** Your task **
Using the entries below, copy out all lines where "Polsek" is found.

** Page images and extracted text **
============

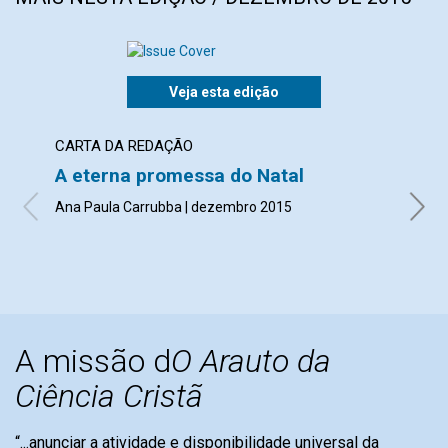
Veja esta edição
CARTA DA REDAÇÃO
ARTI
A eterna promessa do Natal
Her
Ana Paula Carrubba | dezembro 2015
Nome 
A missão d
O Arauto da
Ciência Cristã
“...anunciar a atividade e disponibilidade universal da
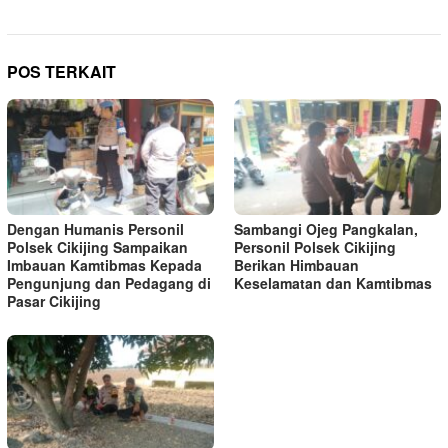
POS TERKAIT
Dengan Humanis Personil
Sambangi Ojeg Pangkalan,
Polsek Cikijing Sampaikan
Personil Polsek Cikijing
Imbauan Kamtibmas Kepada
Berikan Himbauan
Pengunjung dan Pedagang di
Keselamatan dan Kamtibmas
Pasar Cikijing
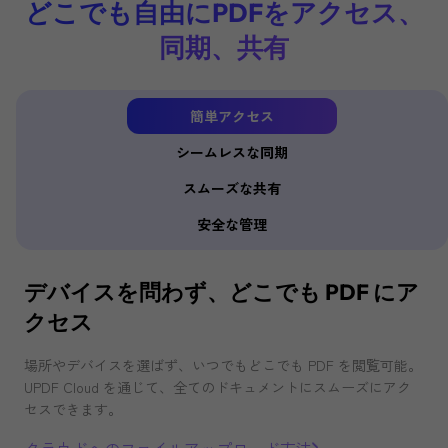
どこでも自由にPDFをアクセス、
同期、共有
簡単アクセス
シームレスな同期
スムーズな共有
安全な管理
デバイスを問わず、どこでも PDF にア
クセス
場所やデバイスを選ばず、いつでもどこでも PDF を閲覧可能。
UPDF Cloud を通じて、全てのドキュメントにスムーズにアク
セスできます。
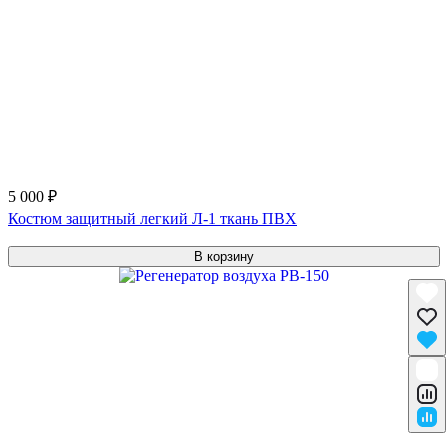
5 000 ₽
Костюм защитный легкий Л-1 ткань ПВХ
В корзину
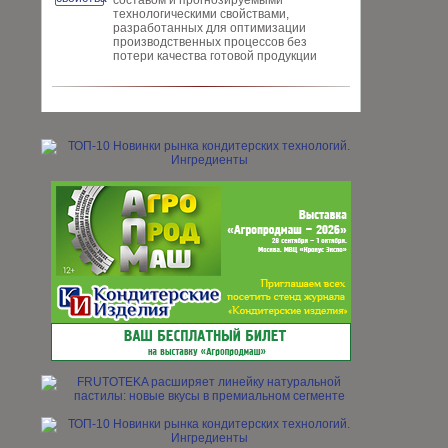
составом и прогнозируемыми
технологическими свойствами,
разработанных для опти­мизации
производственных процес­сов без
потери качества готовой про­дукции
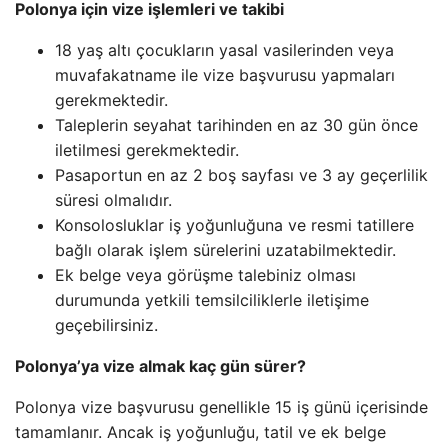
Polonya için vize işlemleri ve takibi
18 yaş altı çocukların yasal vasilerinden veya
muvafakatname ile vize başvurusu yapmaları
gerekmektedir.
Taleplerin seyahat tarihinden en az 30 gün önce
iletilmesi gerekmektedir.
Pasaportun en az 2 boş sayfası ve 3 ay geçerlilik
süresi olmalıdır.
Konsolosluklar iş yoğunluğuna ve resmi tatillere
bağlı olarak işlem sürelerini uzatabilmektedir.
Ek belge veya görüşme talebiniz olması
durumunda yetkili temsilciliklerle iletişime
geçebilirsiniz.
Polonya’ya vize almak kaç gün sürer?
Polonya vize başvurusu genellikle 15 iş günü içerisinde
tamamlanır. Ancak iş yoğunluğu, tatil ve ek belge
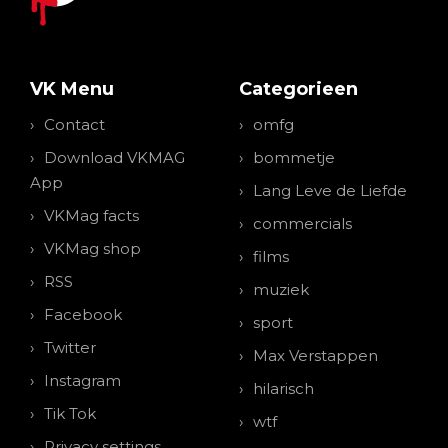
VK Menu
Categorieen
Contact
omfg
Download VKMAG
bommetje
App
Lang Leve de Liefde
VKMag facts
commercials
VKMag shop
films
RSS
muziek
Facebook
sport
Twitter
Max Verstappen
Instagram
hilarisch
Tik Tok
wtf
Privacy settings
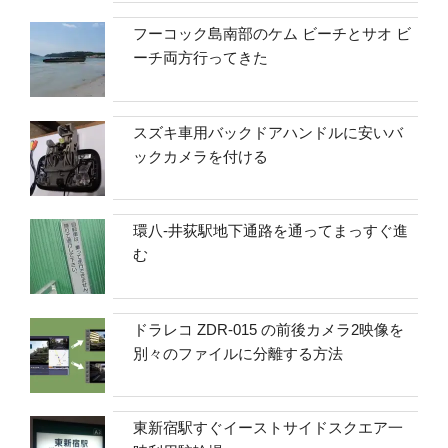
フーコック島南部のケム ビーチとサオ ビ
ーチ両方行ってきた
スズキ車用バックドアハンドルに安いバ
ックカメラを付ける
環八-井荻駅地下通路を通ってまっすぐ進
む
ドラレコ ZDR-015 の前後カメラ2映像を
別々のファイルに分離する方法
東新宿駅すぐイーストサイドスクエア一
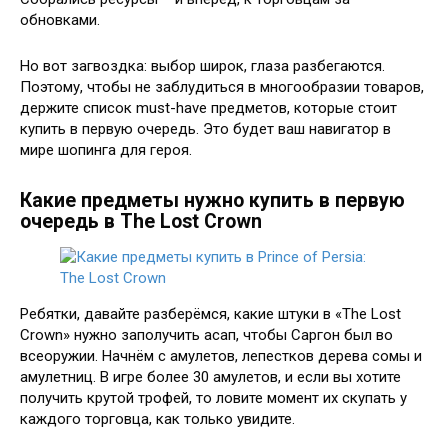
обновками.
Но вот загвоздка: выбор широк, глаза разбегаются.
Поэтому, чтобы не заблудиться в многообразии товаров,
держите список must-have предметов, которые стоит
купить в первую очередь. Это будет ваш навигатор в
мире шопинга для героя.
Какие предметы нужно купить в первую
очередь в The Lost Crown
Ребятки, давайте разберёмся, какие штуки в «The Lost
Crown» нужно заполучить асап, чтобы Саргон был во
всеоружии. Начнём с амулетов, лепестков дерева сомы и
амулетниц. В игре более 30 амулетов, и если вы хотите
получить крутой трофей, то ловите момент их скупать у
каждого торговца, как только увидите.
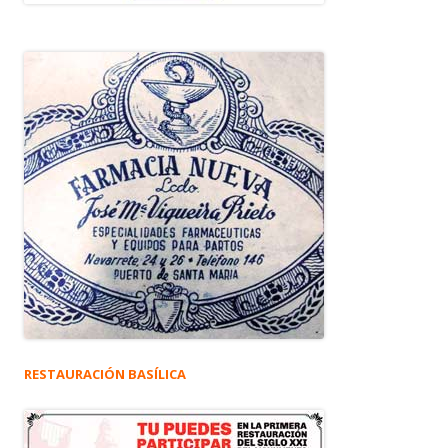
RESTAURACIÓN BASÍLICA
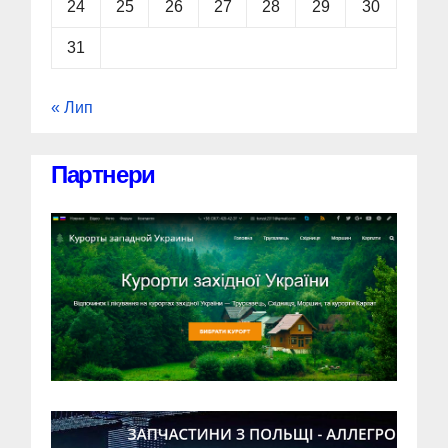
24
25
26
27
28
29
30
31
« Лип
Партнери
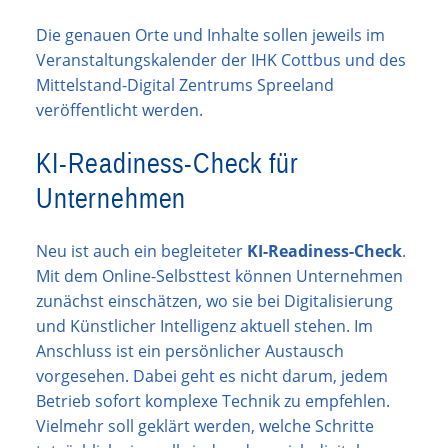
Die genauen Orte und Inhalte sollen jeweils im
Veranstaltungskalender der IHK Cottbus und des
Mittelstand-Digital Zentrums Spreeland
veröffentlicht werden.
KI-Readiness-Check für
Unternehmen
Neu ist auch ein begleiteter
KI-Readiness-Check
.
Mit dem Online-Selbsttest können Unternehmen
zunächst einschätzen, wo sie bei Digitalisierung
und Künstlicher Intelligenz aktuell stehen. Im
Anschluss ist ein persönlicher Austausch
vorgesehen. Dabei geht es nicht darum, jedem
Betrieb sofort komplexe Technik zu empfehlen.
Vielmehr soll geklärt werden, welche Schritte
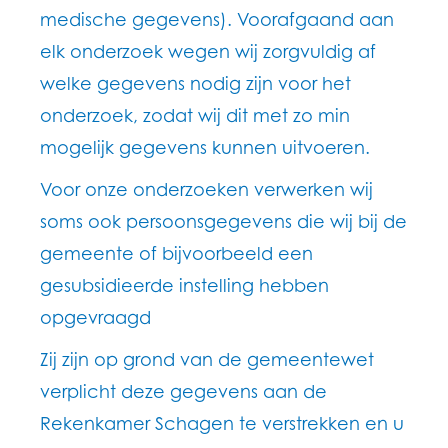
medische gegevens). Voorafgaand aan
elk onderzoek wegen wij zorgvuldig af
welke gegevens nodig zijn voor het
onderzoek, zodat wij dit met zo min
mogelijk gegevens kunnen uitvoeren.
Voor onze onderzoeken verwerken wij
soms ook persoonsgegevens die wij bij de
gemeente of bijvoorbeeld een
gesubsidieerde instelling hebben
opgevraagd
Zij zijn op grond van de gemeentewet
verplicht deze gegevens aan de
Rekenkamer Schagen te verstrekken en u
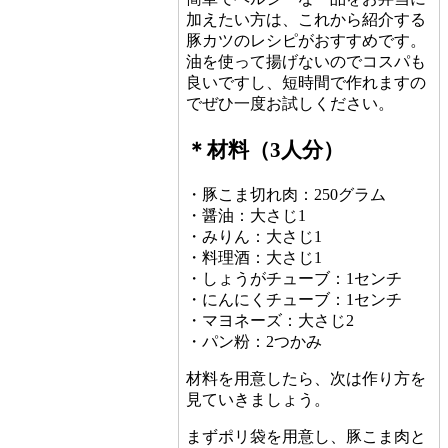
加えたい方は、これから紹介する
豚カツのレシピがおすすめです。
油を使って揚げないのでコスパも
良いですし、短時間で作れますの
でぜひ一度お試しください。
＊材料（3人分）
・豚こま切れ肉：250グラム
・醤油：大さじ1
・みりん：大さじ1
・料理酒：大さじ1
・しょうがチューブ：1センチ
・にんにくチューブ：1センチ
・マヨネーズ：大さじ2
・パン粉：2つかみ
材料を用意したら、次は作り方を
見ていきましょう。
まずポリ袋を用意し、豚こま肉と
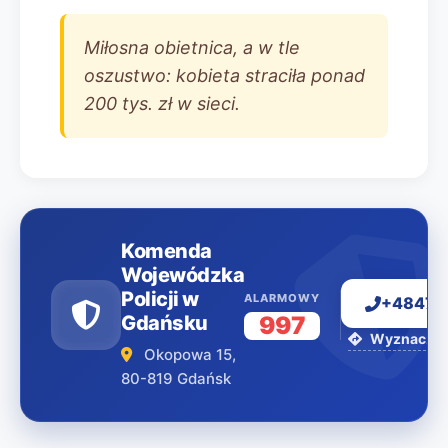
Miłosna obietnica, a w tle
oszustwo: kobieta straciła ponad
200 tys. zł w sieci.
Komenda
Wojewódzka
Policji w
ALARMOWY
+48477
Gdańsku
997
Wyznacz tr
Okopowa 15,
80-819 Gdańsk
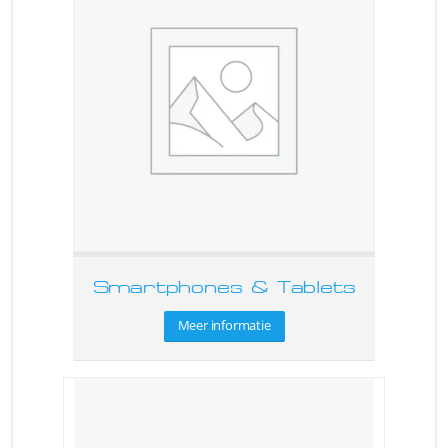
Smartphones & Tablets
Meer informatie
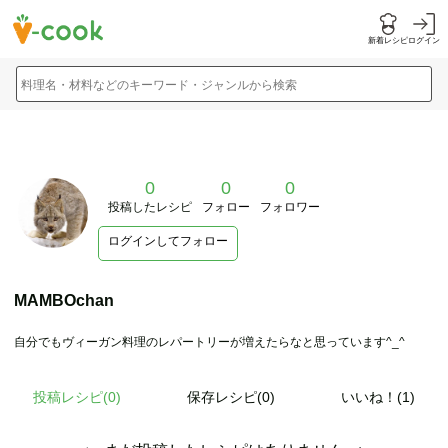
新着レシピ
ログイン
料理名・材料などのキーワード・ジャンルから検索
0
0
0
投稿したレシピ
フォロー
フォロワー
ログインしてフォロー
MAMBOchan
自分でもヴィーガン料理のレパートリーが増えたらなと思っています^_^
投稿レシピ(
0
)
保存レシピ(0)
いいね！(1)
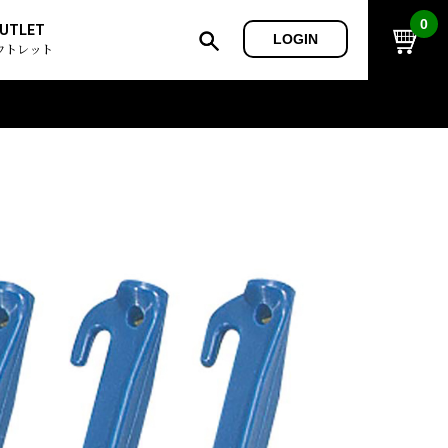
0
UTLET
LOGIN
ウトレット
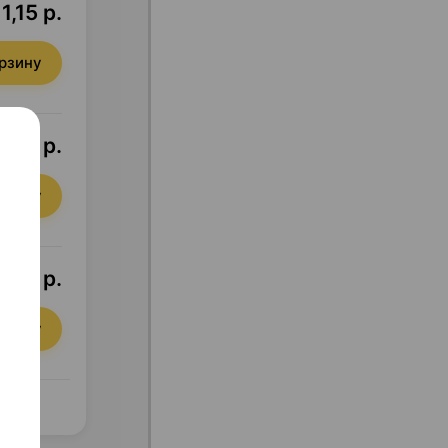
11,15 р.
орзину
2,00 р.
орзину
,20 р.
орзину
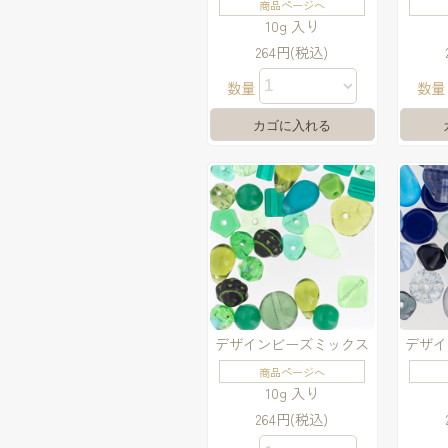
商品ページへ
10g 入り
264円(税込)
数量
数
デザインビーズミックス
デザイ
商品ページへ
10g 入り
264円(税込)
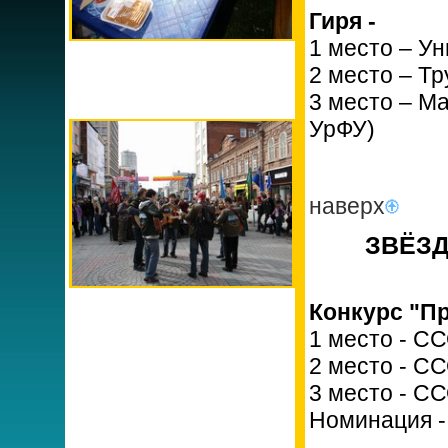
Гиря -
1 место – У
2 место – Т
3 место – М
УрФУ)
наверх
ЗВЁЗД
Конкурс "Пр
1 место - СС
2 место - С
3 место - С
Номинация -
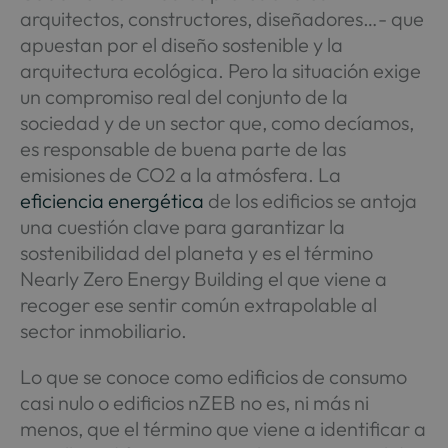
arquitectos, constructores, diseñadores…- que
apuestan por el diseño sostenible y la
arquitectura ecológica. Pero la situación exige
un compromiso real del conjunto de la
sociedad y de un sector que, como decíamos,
es responsable de buena parte de las
emisiones de CO2 a la atmósfera. La
eficiencia energética
de los edificios se antoja
una cuestión clave para garantizar la
sostenibilidad del planeta y es el término
Nearly Zero Energy Building el que viene a
recoger ese sentir común extrapolable al
sector inmobiliario.
Lo que se conoce como edificios de consumo
casi nulo o edificios nZEB no es, ni más ni
menos, que el término que viene a identificar a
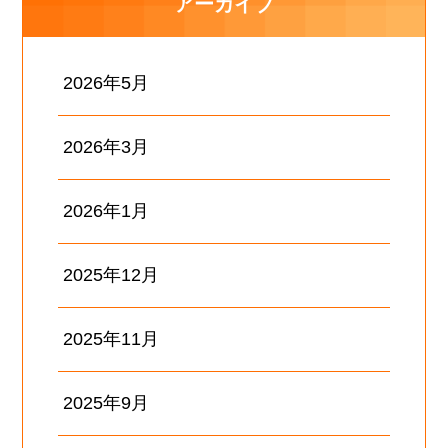
アーカイブ
2026年5月
2026年3月
2026年1月
2025年12月
2025年11月
2025年9月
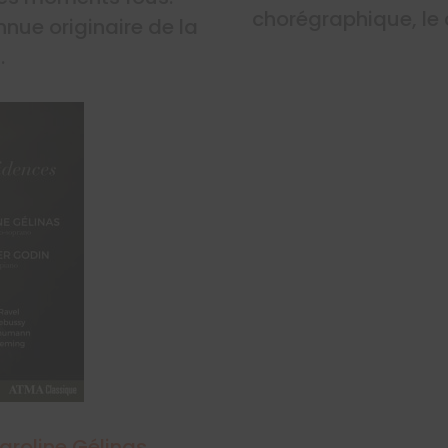
chorégraphique, le 
nnue originaire de la
.
aroline Gélinas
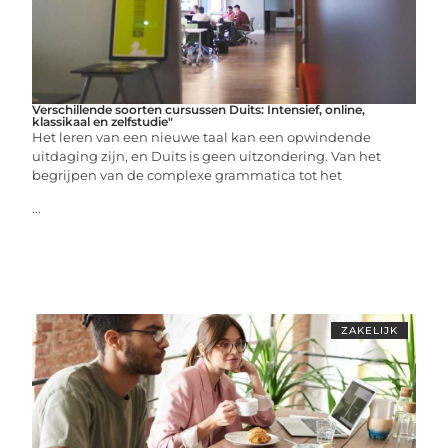
Verschillende soorten cursussen Duits: Intensief, online,
klassikaal en zelfstudie"
Het leren van een nieuwe taal kan een opwindende
uitdaging zijn, en Duits is geen uitzondering. Van het
begrijpen van de complexe grammatica tot het
...
ZAKELIJK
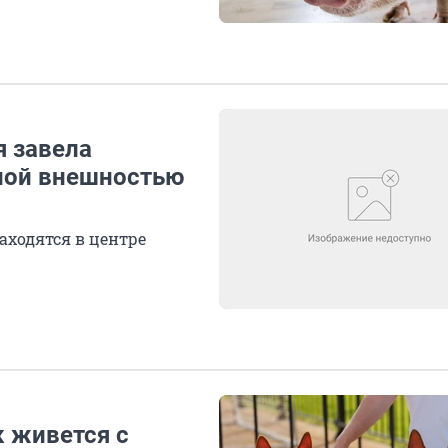
я завела
ной внешностью
аходятся в центре
к живется с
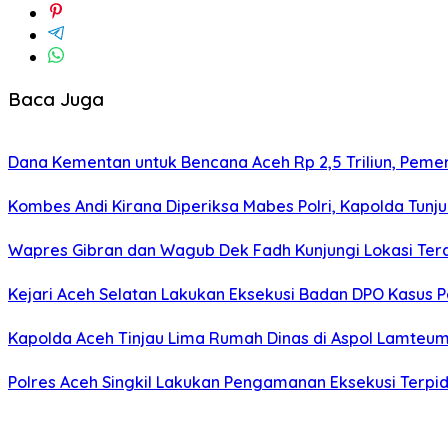
Baca Juga
Dana Kementan untuk Bencana Aceh Rp 2,5 Triliun, Pemeri
Kombes Andi Kirana Diperiksa Mabes Polri, Kapolda Tunju
Wapres Gibran dan Wagub Dek Fadh Kunjungi Lokasi Te
Kejari Aceh Selatan Lakukan Eksekusi Badan DPO Kasus 
Kapolda Aceh Tinjau Lima Rumah Dinas di Aspol Lamteume
Polres Aceh Singkil Lakukan Pengamanan Eksekusi Ter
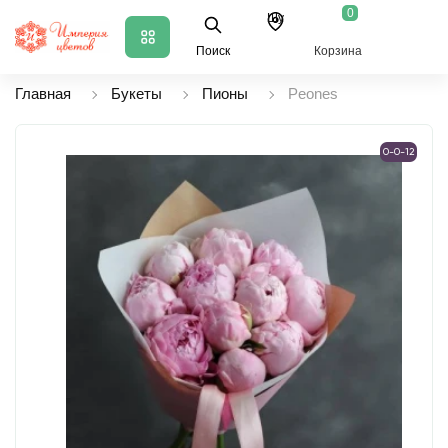
0
Шу
Поиск
Корзина
Главная
Букеты
Пионы
Peones
0-0-12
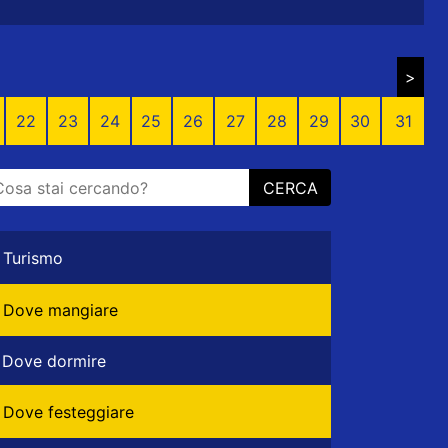
>
22
23
24
25
26
27
28
29
30
31
CERCA
Turismo
Dove mangiare
Dove dormire
Dove festeggiare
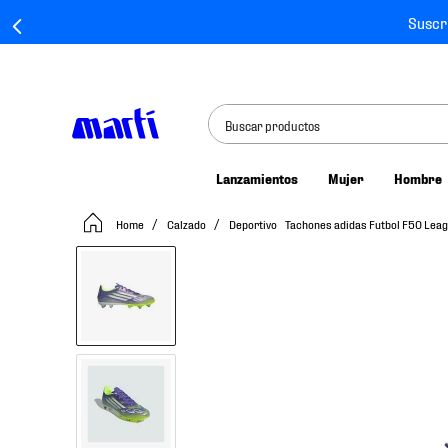
Suscr
Buscar productos
Lanzamientos
Mujer
Hombre
TÉRMINOS MÁS BUSCADOS
Calzado
Deportivo
Tachones adidas Futbol F50 Le
1
.
tenis mujer
2
.
tenis hombre
3
.
tenis
4
.
tenis futbol
5
.
mochila
6
.
jersey
7
.
mochilas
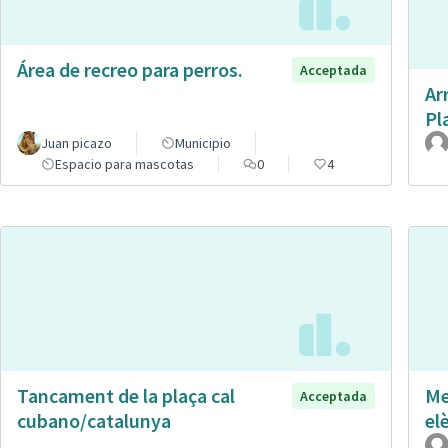
Área de recreo para perros.
Acceptada
Ar
Pl
Juan picazo
Municipio
Espacio para mascotas
0
4
Tancament de la plaça cal
Me
Acceptada
cubano/catalunya
el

============

** Solution to the exercise **
Polsek Cikijing Sampaikan
Personil Polsek Cikijing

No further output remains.